Best practices for line employees

Discontinue or destroy something—a process, a rule, a system, a routine, a habit, a practice, or a relationship that entrenches the status quo or enshrines certainty. Creative destruction is the process of burning the old so the new can grow. Creatively destroy something monthly—making sure that something better emerges from the ashes.

Take five minutes right now to challenge one of your long-held assumptions or biases. Begin developing a new belief or opinion to put in its place. Implement your new perspective within the next week.

Obtain more information on Intel’s “take responsibility” culture and share it with others in your organization. Never underestimate the power of successful examples—use them to move your organization forward.
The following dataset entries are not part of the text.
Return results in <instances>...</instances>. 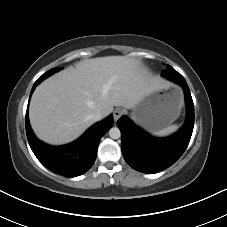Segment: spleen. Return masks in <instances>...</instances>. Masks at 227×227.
Wrapping results in <instances>:
<instances>
[{
    "mask_svg": "<svg viewBox=\"0 0 227 227\" xmlns=\"http://www.w3.org/2000/svg\"><path fill=\"white\" fill-rule=\"evenodd\" d=\"M178 126L177 125H171L166 128H163L157 132H154L153 135L155 136H166L169 135L177 130Z\"/></svg>",
    "mask_w": 227,
    "mask_h": 227,
    "instance_id": "1",
    "label": "spleen"
}]
</instances>
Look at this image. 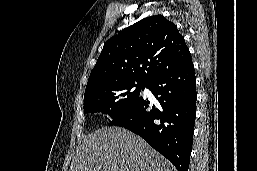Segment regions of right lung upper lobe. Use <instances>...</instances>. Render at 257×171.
<instances>
[{
	"mask_svg": "<svg viewBox=\"0 0 257 171\" xmlns=\"http://www.w3.org/2000/svg\"><path fill=\"white\" fill-rule=\"evenodd\" d=\"M191 60L174 23L162 15L147 17L105 43L85 92L125 82L149 83Z\"/></svg>",
	"mask_w": 257,
	"mask_h": 171,
	"instance_id": "obj_1",
	"label": "right lung upper lobe"
}]
</instances>
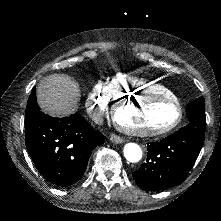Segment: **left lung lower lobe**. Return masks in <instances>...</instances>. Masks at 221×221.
Masks as SVG:
<instances>
[{"instance_id":"obj_1","label":"left lung lower lobe","mask_w":221,"mask_h":221,"mask_svg":"<svg viewBox=\"0 0 221 221\" xmlns=\"http://www.w3.org/2000/svg\"><path fill=\"white\" fill-rule=\"evenodd\" d=\"M204 131L190 125L150 143L146 163L132 174L137 185L146 191H158L181 184L200 153Z\"/></svg>"}]
</instances>
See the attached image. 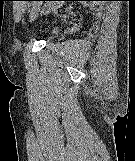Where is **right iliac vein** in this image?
I'll return each mask as SVG.
<instances>
[{
	"instance_id": "right-iliac-vein-1",
	"label": "right iliac vein",
	"mask_w": 135,
	"mask_h": 161,
	"mask_svg": "<svg viewBox=\"0 0 135 161\" xmlns=\"http://www.w3.org/2000/svg\"><path fill=\"white\" fill-rule=\"evenodd\" d=\"M39 11H40L39 5H36L32 8L31 13H30L31 21H34L37 18Z\"/></svg>"
}]
</instances>
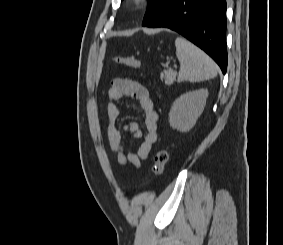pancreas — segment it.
Masks as SVG:
<instances>
[{"label": "pancreas", "mask_w": 283, "mask_h": 245, "mask_svg": "<svg viewBox=\"0 0 283 245\" xmlns=\"http://www.w3.org/2000/svg\"><path fill=\"white\" fill-rule=\"evenodd\" d=\"M176 71L172 69H167L161 72L160 78L162 81H164L167 85L173 84V82L176 80Z\"/></svg>", "instance_id": "obj_1"}]
</instances>
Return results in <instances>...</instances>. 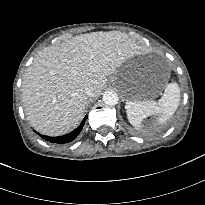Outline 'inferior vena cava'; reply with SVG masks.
<instances>
[{"label":"inferior vena cava","instance_id":"602c4592","mask_svg":"<svg viewBox=\"0 0 205 205\" xmlns=\"http://www.w3.org/2000/svg\"><path fill=\"white\" fill-rule=\"evenodd\" d=\"M84 93H85L87 96L92 97V96H93V89H92V87H85Z\"/></svg>","mask_w":205,"mask_h":205}]
</instances>
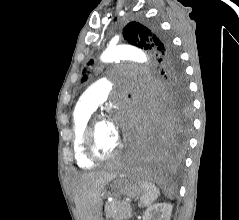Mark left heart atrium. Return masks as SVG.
<instances>
[{"label": "left heart atrium", "instance_id": "39dd6f15", "mask_svg": "<svg viewBox=\"0 0 239 220\" xmlns=\"http://www.w3.org/2000/svg\"><path fill=\"white\" fill-rule=\"evenodd\" d=\"M125 113V110L118 111L113 120L111 121L114 129L118 133L119 126H122L124 128H127L129 126V120L130 118L125 117L123 114ZM119 134V133H118Z\"/></svg>", "mask_w": 239, "mask_h": 220}]
</instances>
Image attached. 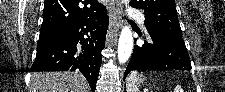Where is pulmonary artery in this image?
<instances>
[{"mask_svg":"<svg viewBox=\"0 0 225 92\" xmlns=\"http://www.w3.org/2000/svg\"><path fill=\"white\" fill-rule=\"evenodd\" d=\"M129 14H130L131 17L136 18V20H137L141 25H144V23H145V16H144L143 13L137 12V11H131Z\"/></svg>","mask_w":225,"mask_h":92,"instance_id":"pulmonary-artery-1","label":"pulmonary artery"}]
</instances>
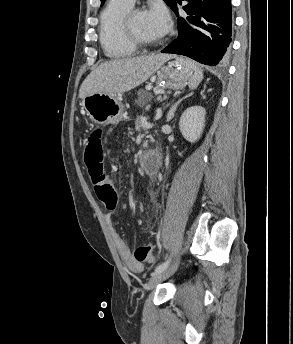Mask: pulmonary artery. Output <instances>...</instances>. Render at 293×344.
Segmentation results:
<instances>
[{
  "label": "pulmonary artery",
  "mask_w": 293,
  "mask_h": 344,
  "mask_svg": "<svg viewBox=\"0 0 293 344\" xmlns=\"http://www.w3.org/2000/svg\"><path fill=\"white\" fill-rule=\"evenodd\" d=\"M117 1H123V2H127L129 4H134L135 0H117Z\"/></svg>",
  "instance_id": "1"
}]
</instances>
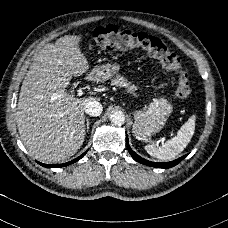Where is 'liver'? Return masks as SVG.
<instances>
[{
	"mask_svg": "<svg viewBox=\"0 0 228 228\" xmlns=\"http://www.w3.org/2000/svg\"><path fill=\"white\" fill-rule=\"evenodd\" d=\"M80 36L65 35L46 44L35 56L21 86L16 122L28 151L40 161H64L85 138L84 106L93 98H76L66 87L84 74L88 61L79 48Z\"/></svg>",
	"mask_w": 228,
	"mask_h": 228,
	"instance_id": "liver-1",
	"label": "liver"
}]
</instances>
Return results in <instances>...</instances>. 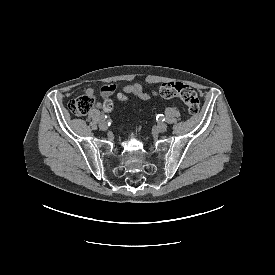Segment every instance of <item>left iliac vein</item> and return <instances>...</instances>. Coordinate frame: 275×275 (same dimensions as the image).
I'll return each instance as SVG.
<instances>
[{"mask_svg":"<svg viewBox=\"0 0 275 275\" xmlns=\"http://www.w3.org/2000/svg\"><path fill=\"white\" fill-rule=\"evenodd\" d=\"M156 128L159 132H164L167 130V124L164 122H160L157 124Z\"/></svg>","mask_w":275,"mask_h":275,"instance_id":"1","label":"left iliac vein"}]
</instances>
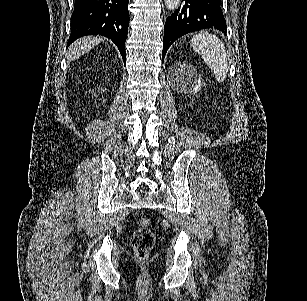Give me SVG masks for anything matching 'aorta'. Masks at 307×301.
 Segmentation results:
<instances>
[{
    "instance_id": "762f6f07",
    "label": "aorta",
    "mask_w": 307,
    "mask_h": 301,
    "mask_svg": "<svg viewBox=\"0 0 307 301\" xmlns=\"http://www.w3.org/2000/svg\"><path fill=\"white\" fill-rule=\"evenodd\" d=\"M181 0H165V6L168 8V10H175V8H178Z\"/></svg>"
}]
</instances>
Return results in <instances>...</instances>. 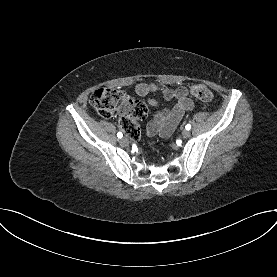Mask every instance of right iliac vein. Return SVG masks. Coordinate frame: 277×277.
Here are the masks:
<instances>
[{
    "label": "right iliac vein",
    "instance_id": "63e3f726",
    "mask_svg": "<svg viewBox=\"0 0 277 277\" xmlns=\"http://www.w3.org/2000/svg\"><path fill=\"white\" fill-rule=\"evenodd\" d=\"M119 143L121 146H127L129 144V141L126 137H123L119 140Z\"/></svg>",
    "mask_w": 277,
    "mask_h": 277
}]
</instances>
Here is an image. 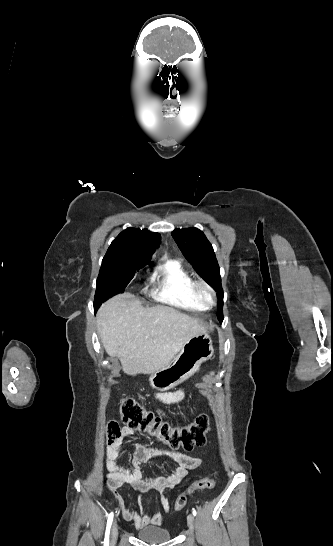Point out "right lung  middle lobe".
I'll use <instances>...</instances> for the list:
<instances>
[{
	"mask_svg": "<svg viewBox=\"0 0 333 546\" xmlns=\"http://www.w3.org/2000/svg\"><path fill=\"white\" fill-rule=\"evenodd\" d=\"M136 272L121 260L104 258L97 279L94 304L99 307L108 298L123 293Z\"/></svg>",
	"mask_w": 333,
	"mask_h": 546,
	"instance_id": "right-lung-middle-lobe-1",
	"label": "right lung middle lobe"
}]
</instances>
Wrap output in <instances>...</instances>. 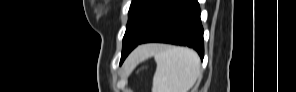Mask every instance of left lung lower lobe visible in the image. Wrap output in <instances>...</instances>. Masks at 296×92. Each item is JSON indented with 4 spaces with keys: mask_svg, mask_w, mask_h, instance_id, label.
I'll use <instances>...</instances> for the list:
<instances>
[{
    "mask_svg": "<svg viewBox=\"0 0 296 92\" xmlns=\"http://www.w3.org/2000/svg\"><path fill=\"white\" fill-rule=\"evenodd\" d=\"M147 42L189 46L195 49L203 59V28L197 0H170L153 28L139 44ZM136 46L124 53L121 62Z\"/></svg>",
    "mask_w": 296,
    "mask_h": 92,
    "instance_id": "0a47b994",
    "label": "left lung lower lobe"
}]
</instances>
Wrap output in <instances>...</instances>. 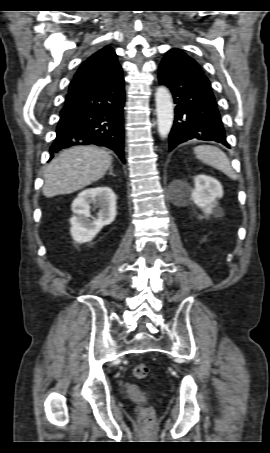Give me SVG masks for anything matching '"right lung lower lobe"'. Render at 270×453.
<instances>
[{"label": "right lung lower lobe", "instance_id": "obj_1", "mask_svg": "<svg viewBox=\"0 0 270 453\" xmlns=\"http://www.w3.org/2000/svg\"><path fill=\"white\" fill-rule=\"evenodd\" d=\"M123 106L122 71L95 88L69 92L50 147V160L64 148L95 144L112 149L124 162Z\"/></svg>", "mask_w": 270, "mask_h": 453}]
</instances>
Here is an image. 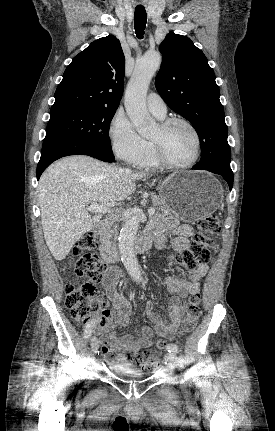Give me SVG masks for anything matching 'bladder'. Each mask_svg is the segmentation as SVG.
<instances>
[{
	"instance_id": "obj_1",
	"label": "bladder",
	"mask_w": 275,
	"mask_h": 431,
	"mask_svg": "<svg viewBox=\"0 0 275 431\" xmlns=\"http://www.w3.org/2000/svg\"><path fill=\"white\" fill-rule=\"evenodd\" d=\"M110 369L116 375H128L134 377H145L149 375V373L141 371L132 365L121 363H111Z\"/></svg>"
}]
</instances>
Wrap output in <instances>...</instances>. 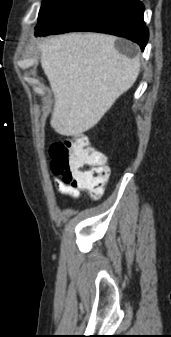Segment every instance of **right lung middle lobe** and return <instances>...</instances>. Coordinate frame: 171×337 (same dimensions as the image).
I'll list each match as a JSON object with an SVG mask.
<instances>
[{
    "label": "right lung middle lobe",
    "mask_w": 171,
    "mask_h": 337,
    "mask_svg": "<svg viewBox=\"0 0 171 337\" xmlns=\"http://www.w3.org/2000/svg\"><path fill=\"white\" fill-rule=\"evenodd\" d=\"M70 1L71 0H43L36 28L50 21L54 16L60 13Z\"/></svg>",
    "instance_id": "right-lung-middle-lobe-1"
}]
</instances>
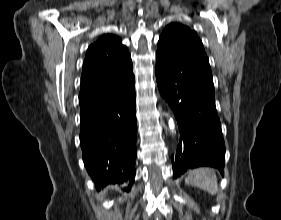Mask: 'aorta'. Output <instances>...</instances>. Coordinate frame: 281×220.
I'll return each instance as SVG.
<instances>
[{
    "mask_svg": "<svg viewBox=\"0 0 281 220\" xmlns=\"http://www.w3.org/2000/svg\"><path fill=\"white\" fill-rule=\"evenodd\" d=\"M174 122H173V120L172 119H170L169 120V128H170V130L173 132L174 131Z\"/></svg>",
    "mask_w": 281,
    "mask_h": 220,
    "instance_id": "762f6f07",
    "label": "aorta"
}]
</instances>
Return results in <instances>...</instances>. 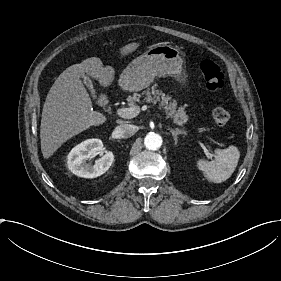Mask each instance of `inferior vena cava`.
<instances>
[{
    "instance_id": "inferior-vena-cava-1",
    "label": "inferior vena cava",
    "mask_w": 281,
    "mask_h": 281,
    "mask_svg": "<svg viewBox=\"0 0 281 281\" xmlns=\"http://www.w3.org/2000/svg\"><path fill=\"white\" fill-rule=\"evenodd\" d=\"M136 133V126L131 124L119 125L115 128L113 134L116 138H128Z\"/></svg>"
}]
</instances>
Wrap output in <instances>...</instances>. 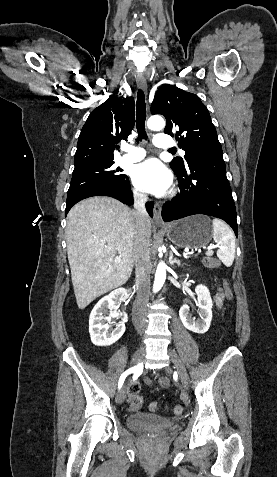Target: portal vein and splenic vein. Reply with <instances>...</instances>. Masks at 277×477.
Masks as SVG:
<instances>
[{
    "label": "portal vein and splenic vein",
    "mask_w": 277,
    "mask_h": 477,
    "mask_svg": "<svg viewBox=\"0 0 277 477\" xmlns=\"http://www.w3.org/2000/svg\"><path fill=\"white\" fill-rule=\"evenodd\" d=\"M214 248H215V246H209V247H207V248H206V254H207V255H212V254H213V251H212V250H213ZM182 256H183L184 258H189V257H190V255H188V254H183ZM116 258H120V256H116Z\"/></svg>",
    "instance_id": "18ae733b"
}]
</instances>
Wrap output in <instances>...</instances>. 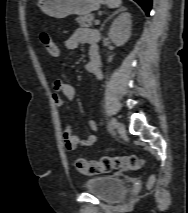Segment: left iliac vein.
Returning a JSON list of instances; mask_svg holds the SVG:
<instances>
[{"label": "left iliac vein", "instance_id": "1", "mask_svg": "<svg viewBox=\"0 0 188 213\" xmlns=\"http://www.w3.org/2000/svg\"><path fill=\"white\" fill-rule=\"evenodd\" d=\"M116 129L119 133H125V131H126L125 125L121 122L116 123Z\"/></svg>", "mask_w": 188, "mask_h": 213}]
</instances>
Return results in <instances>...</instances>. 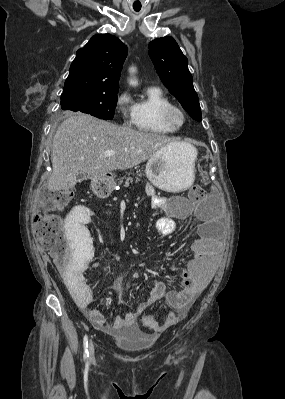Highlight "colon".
Listing matches in <instances>:
<instances>
[{
    "label": "colon",
    "mask_w": 285,
    "mask_h": 399,
    "mask_svg": "<svg viewBox=\"0 0 285 399\" xmlns=\"http://www.w3.org/2000/svg\"><path fill=\"white\" fill-rule=\"evenodd\" d=\"M204 196L205 190L200 185H193L189 189V198L191 200H200L204 198ZM66 197L67 195L60 196L54 193L48 194L46 192L43 196V207H58L63 203ZM64 227V222L59 216L53 213H38L32 221L31 231L34 237L38 240L40 247L50 254L54 259L58 269L64 273H68L69 271L73 270V266L70 262L71 254L69 252L67 234L64 231ZM76 250L84 259H90L93 253L91 239L85 253L83 244L78 245ZM75 274L77 277L80 276V272L78 270H75ZM169 317L171 320L175 321L178 319V314L175 312H170ZM141 321L142 324L148 329L160 324L156 317L151 314L144 315Z\"/></svg>",
    "instance_id": "colon-1"
}]
</instances>
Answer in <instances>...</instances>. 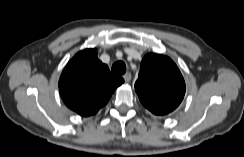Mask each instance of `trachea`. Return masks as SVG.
<instances>
[{
	"label": "trachea",
	"mask_w": 244,
	"mask_h": 157,
	"mask_svg": "<svg viewBox=\"0 0 244 157\" xmlns=\"http://www.w3.org/2000/svg\"><path fill=\"white\" fill-rule=\"evenodd\" d=\"M112 72L117 75H123L126 72V64L123 61H117L112 66Z\"/></svg>",
	"instance_id": "obj_1"
}]
</instances>
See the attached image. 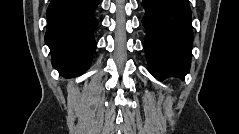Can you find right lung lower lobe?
<instances>
[{"instance_id":"obj_1","label":"right lung lower lobe","mask_w":239,"mask_h":134,"mask_svg":"<svg viewBox=\"0 0 239 134\" xmlns=\"http://www.w3.org/2000/svg\"><path fill=\"white\" fill-rule=\"evenodd\" d=\"M98 0H51L46 15L45 42L52 65L63 76L81 75L90 66L96 48L94 11Z\"/></svg>"}]
</instances>
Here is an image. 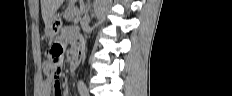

Find a barrier today and destroy it. Decimate it. Find another one next week and do the same. Encourage your people to find at least one barrier a week that they can eliminate. Sadly, there seems to be an endless supply of barriers in most organizations, and when one barrier is removed, another seems to arise. Get used to eliminating them.

Don’t wait for someone else to make your work more meaningful. You make it more meaningful. Alter the projects that you’re working on to make them more meaningful to you and the organization. As bestselling author and management guru Tom Peters says, “Nobody gives you power. You just take it.” Do something today to make your work more meaningful.

Become an ethical role model for other employees by being ethical in your private life as well as your public life. According to ethics expert John Hawkins, “The motivation of the leader must be the message of his or her entire life rather than the method by which that person hides his or her secrets.” Decide how ethical you’re going to be and then practice your ethical behavior 24/7.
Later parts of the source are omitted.